Originally from Hungary, Koren’s artistic focus for the past 30 years has been African-American history, where she creates life-size depictions of historical figures, including Marcus Garvey, Hampton Rookard and Frederick Douglas, to name a few. She is widely heralded for her statue of Malcolm X, erected in the Malcolm X and Dr. Betty Shabazz Memorial and Educational Center in Washington Heights. Or perhaps you’ve seen her public sculpture of Frederick Douglas, which stands at 110th Street and Frederick Douglass Boulevard.
“She’s an incredible artist, but she’s also been an activist for human rights in and around Brooklyn for decades,” said noted human rights activist Muriel Tillinghast. “She’s always been engaged with issues that affected the black community and their rights. I would often bump into her at the same meetings for housing rights that I attended.”
Most recently, Koren received a prestigious sculpture commission for a life-size public sculpture which was designed to be enlarged to an 8′ tall bronze statue installed in another city.
In May 2014 her landlord approached her and gave her two options: either she sign an agreement to be out of the studio before January 31, 2015; or her rent would be immediately doubled to $ 3,000.00. Quite a dramatic jump for someone who had been a loyal tenant for nearly three decades. However, unlike residential landlords, commercial landlords are not bound to making incremental rent increases. They can set their prices at will.
“Back in the day, DUMBO was a dump,” said Tillinghast. “It was full of warehouses that were storage areas for ships leaving from that location. It was dangerous, dirty and a lot of things. Still, that is where she set up her shop. And that’s why I think she is so anguished that the landlord, after she’s been there all this period, would do this to her.”
So Koren signed the agreement to be out, decreased her sculpting schedule to part-time and began looking for a workspace that she might be able to afford.

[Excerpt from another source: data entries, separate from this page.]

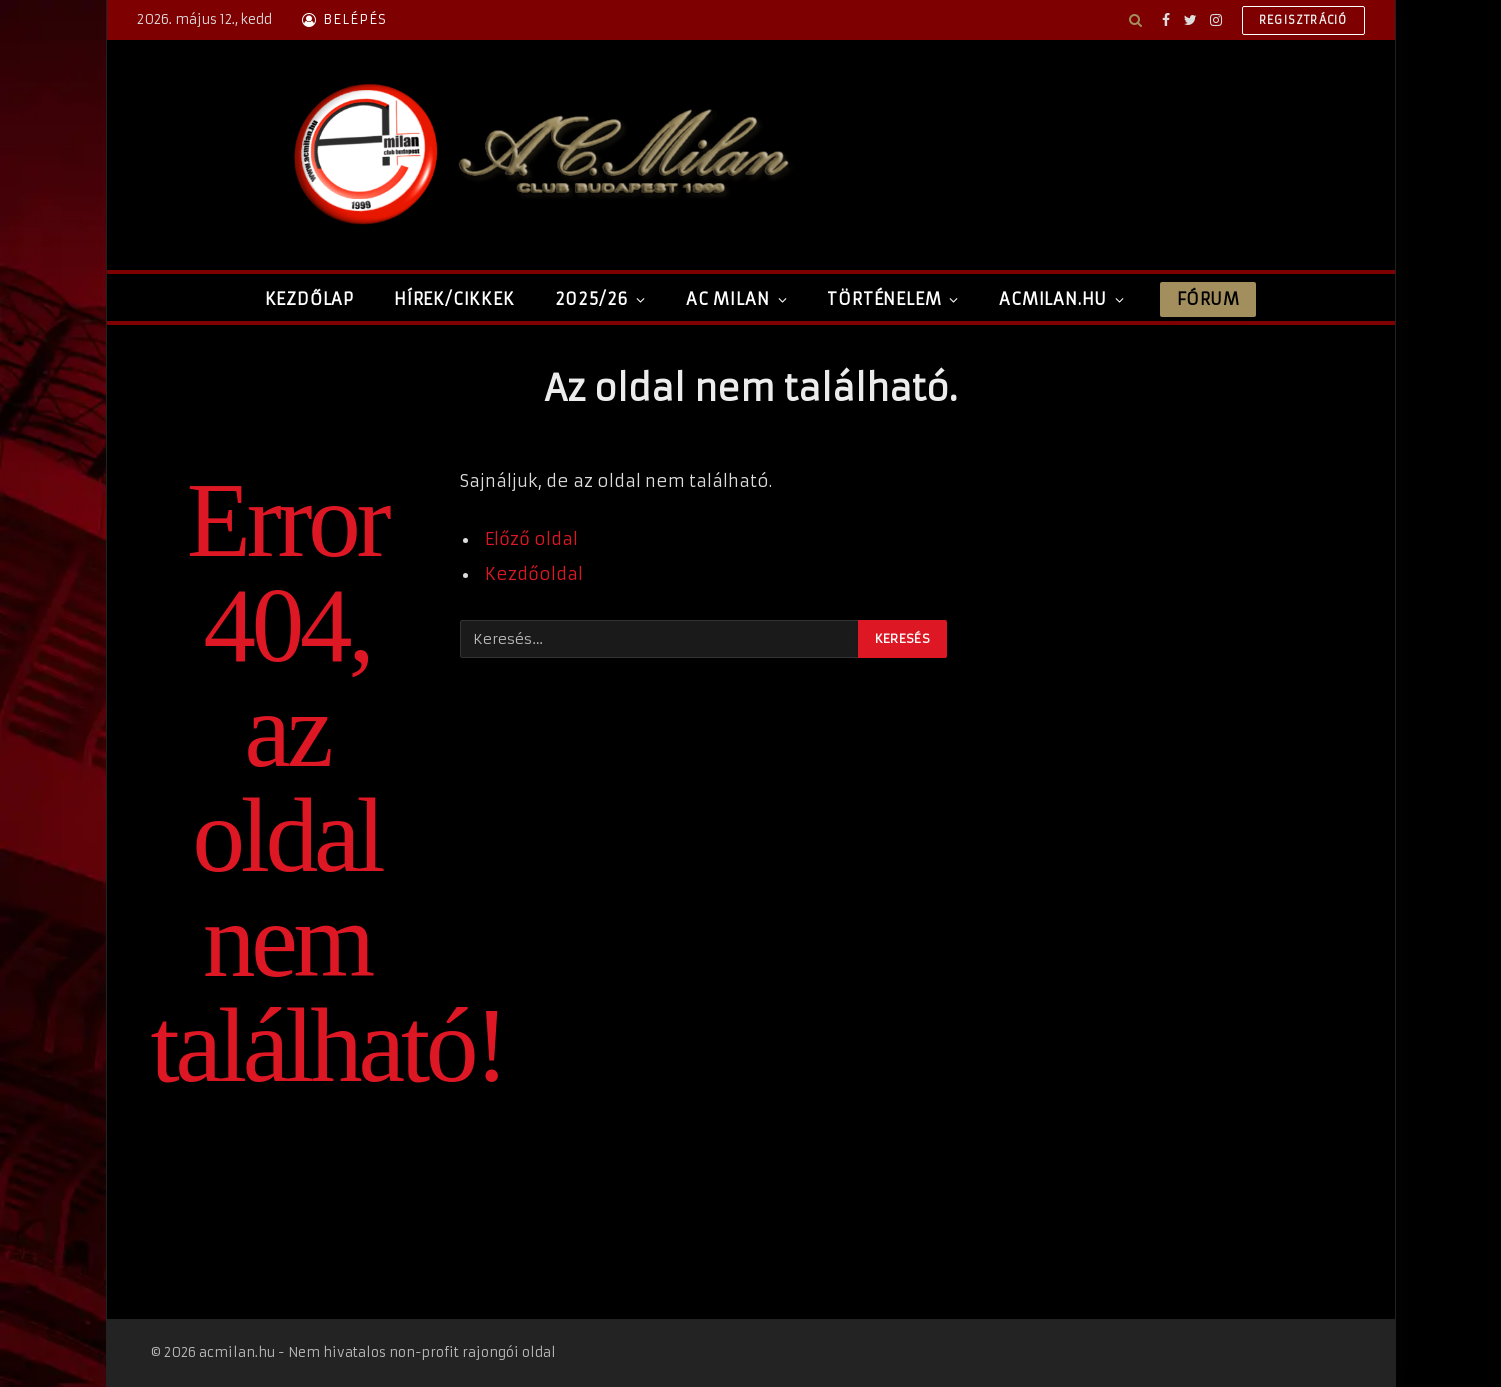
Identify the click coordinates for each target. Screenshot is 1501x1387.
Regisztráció (1303, 20)
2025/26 (592, 299)
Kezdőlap (309, 299)
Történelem (884, 299)
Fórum (1208, 299)
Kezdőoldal (534, 574)
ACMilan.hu (1053, 299)
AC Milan (727, 299)
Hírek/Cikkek (454, 299)
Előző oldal (531, 539)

“My rent was $900 until two month ago, when my studio mate left because he knew that we had to move,” said Koren. “And now, I have to pay $1,500 alone. Next month will be $3,000– what I am not able to afford.”
Koren said, after August 1, 2014, when she still had not found anything in Brooklyn, she stopped working on her sculpture commission– which was about 80 percent complete– and dedicated herself to a full-time search. With no time to work on or sell any of her art, expenses are rising fast.

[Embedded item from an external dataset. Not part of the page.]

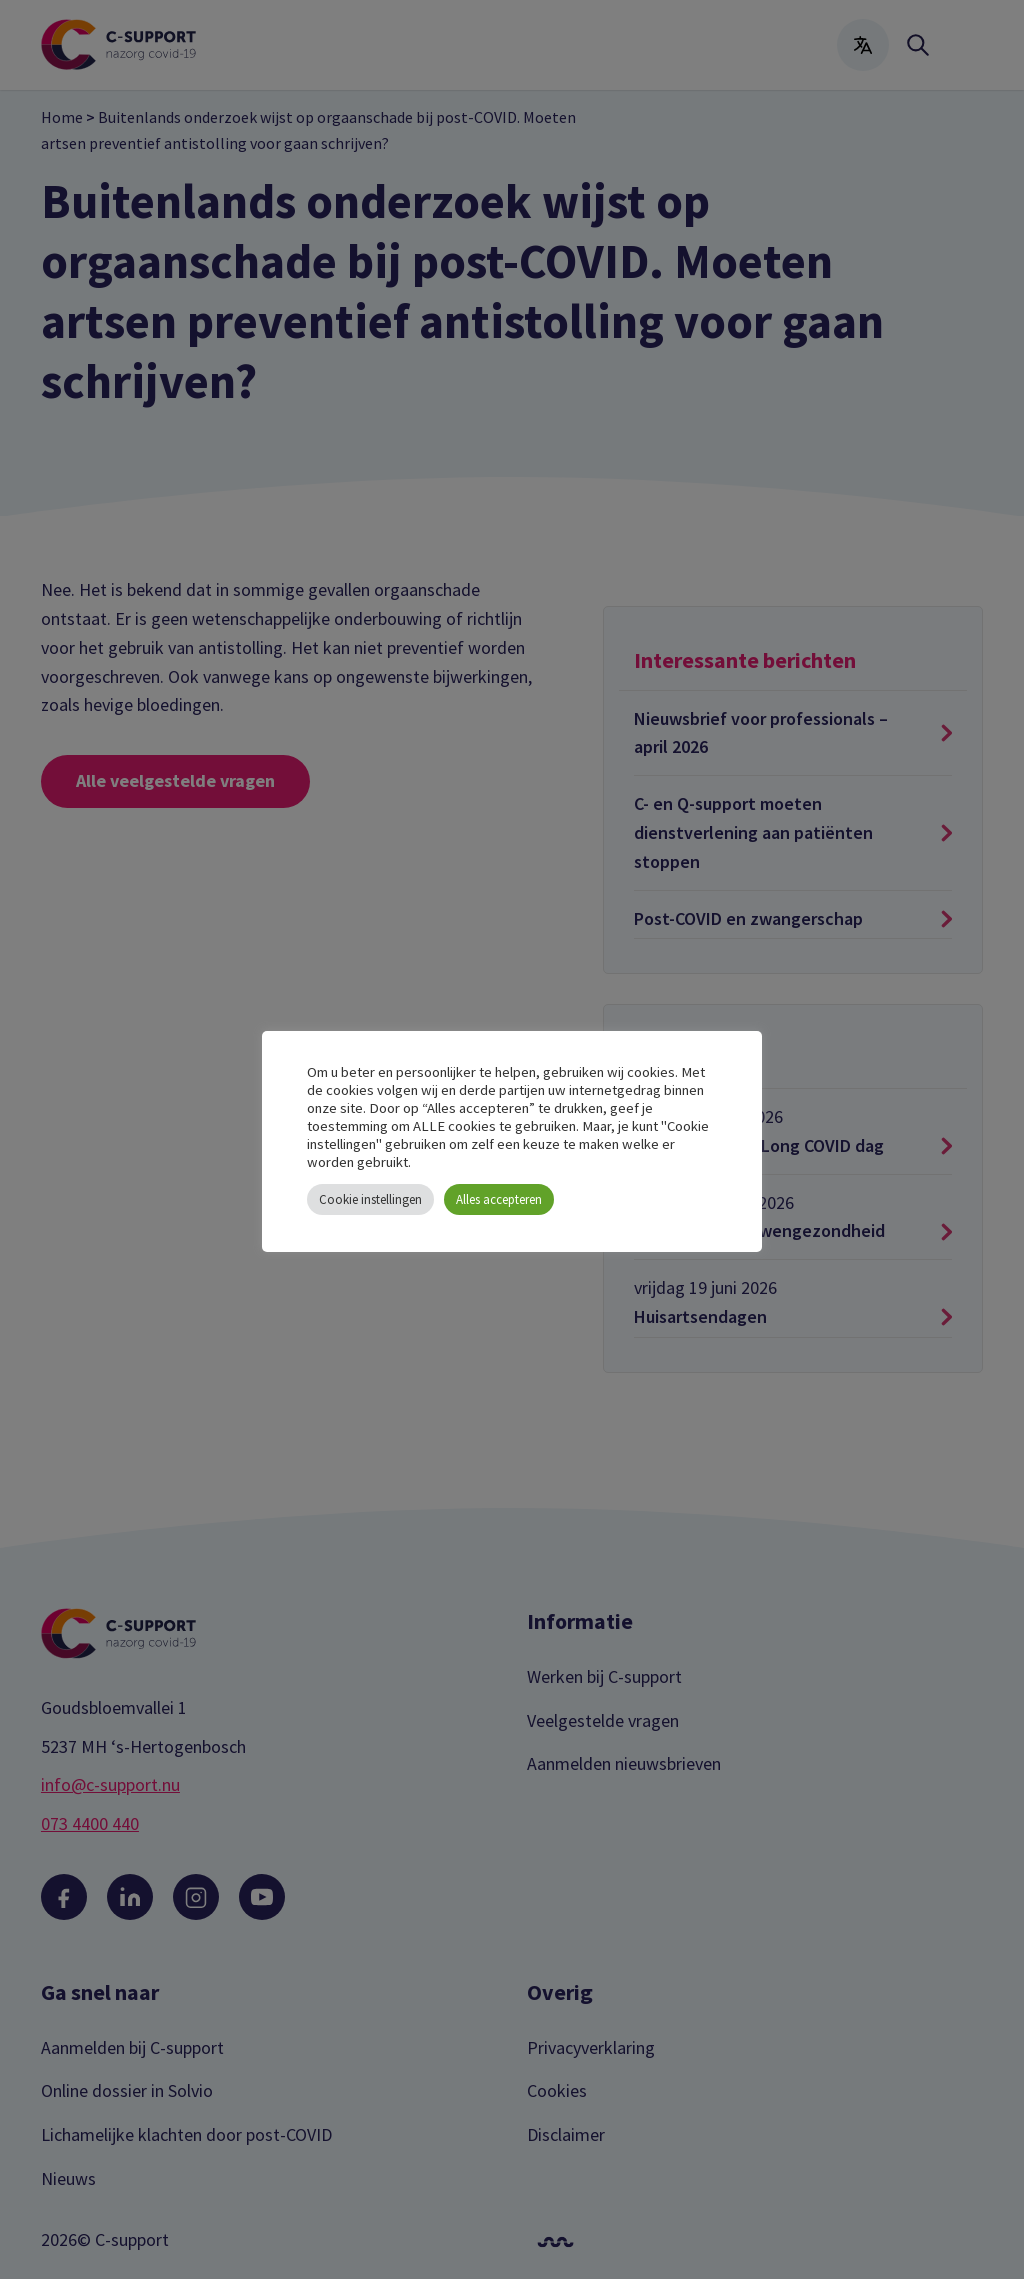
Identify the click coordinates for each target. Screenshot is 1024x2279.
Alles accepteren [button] (499, 1199)
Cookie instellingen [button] (370, 1199)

Then, with all of the stalls, stops and starts on her commissioned project, in April 2015, her employer decided to cancel the entire project.
“He paid me a last payment and terminated our contract,” said Koren. “I do not have any complaints against my employer. I am very grateful for the opportunity to work on this sculpture commission, and I am planning to complete the sculpture if I will be able to find funding or another sculpture commission which will support me during the time of completing this sculpture.”

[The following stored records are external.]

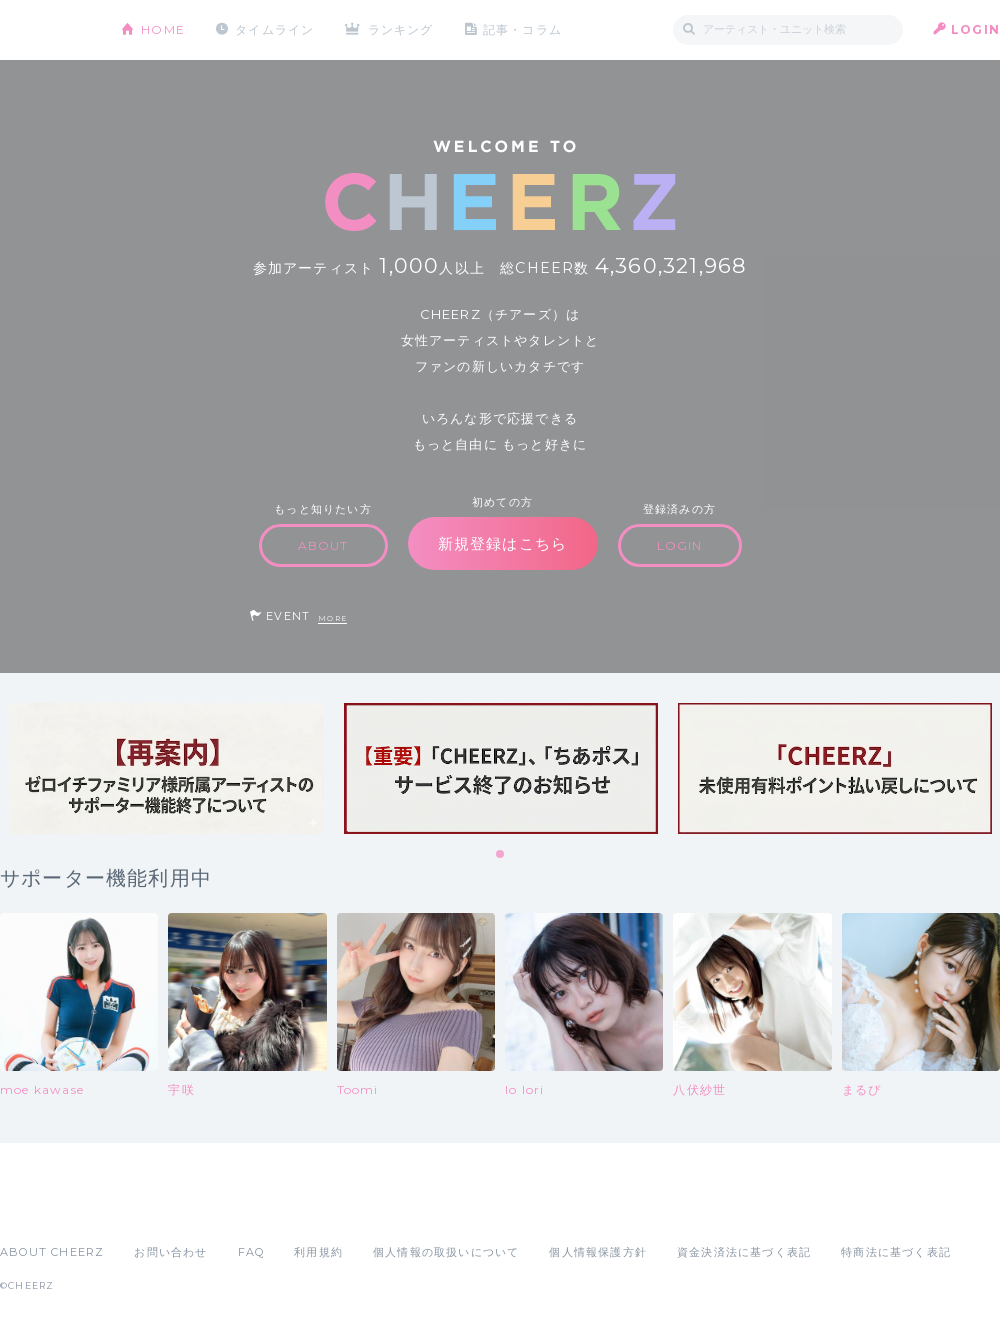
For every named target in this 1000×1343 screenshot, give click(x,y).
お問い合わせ (170, 1252)
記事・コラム (522, 29)
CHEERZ (45, 30)
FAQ (251, 1252)
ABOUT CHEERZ (52, 1252)
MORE (332, 618)
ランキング (401, 29)
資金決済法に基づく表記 (744, 1252)
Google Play (152, 1208)
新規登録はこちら (503, 543)
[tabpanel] (167, 768)
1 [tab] (501, 855)
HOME (163, 29)
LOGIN (975, 29)
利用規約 (318, 1252)
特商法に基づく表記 (896, 1252)
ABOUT (323, 545)
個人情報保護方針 (598, 1252)
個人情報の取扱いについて (446, 1252)
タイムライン (274, 29)
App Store (46, 1208)
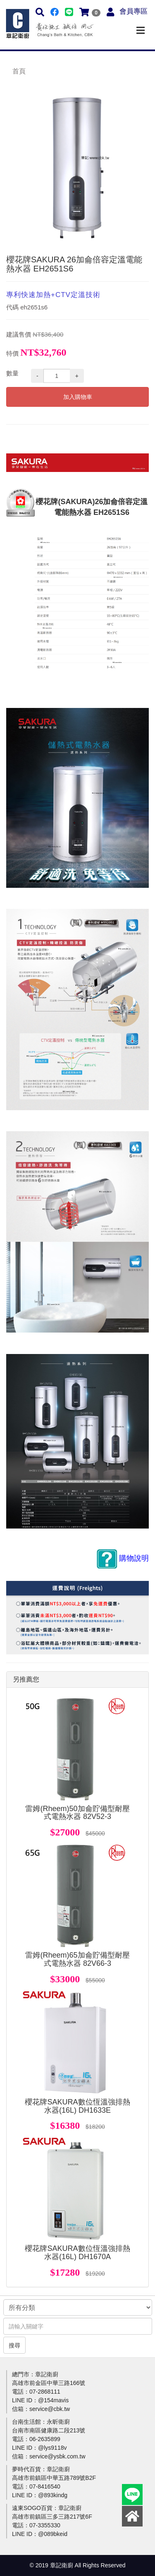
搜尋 (14, 2345)
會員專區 (133, 11)
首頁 (19, 71)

In January 2015, she was able to secure an attorney to work on her case pro bono. He helped her get a six-month extension in February 2015. But in that same amount of time, her landlord has taken her to court.
Currently, Koren has a Warrant of Eviction against her in civil/commercial court, with an execution stayed until August 31.
“My story is not unique. It is only one example of what is happening to too many artists in NYC today,” said Koren,”where real estate prices are soaring and artists are eliminated. I can not afford to rent a work space at this time.
“All my life-size sculptures are in crates and on wheels. I am packing up my sculpture studio, my sculpture stands, metal shelves and studio equipment, and my plan is to rent a commercial storage space anywhere in the five boroughs of NYC, or maximum two hours of travel distance from NYC.”
Koren has about 6 weeks to move.
“Today, I do not have a sculpture job, I do not have an income, and I have to move ASAP before I get evicted and my sculptures will be thrown to the dumpster,” said Koren. “If anyone can help me to find an artist space, sculpture commission or a sculpture job, which I can start immediately after I move my sculptures to a storage space, please let me know.”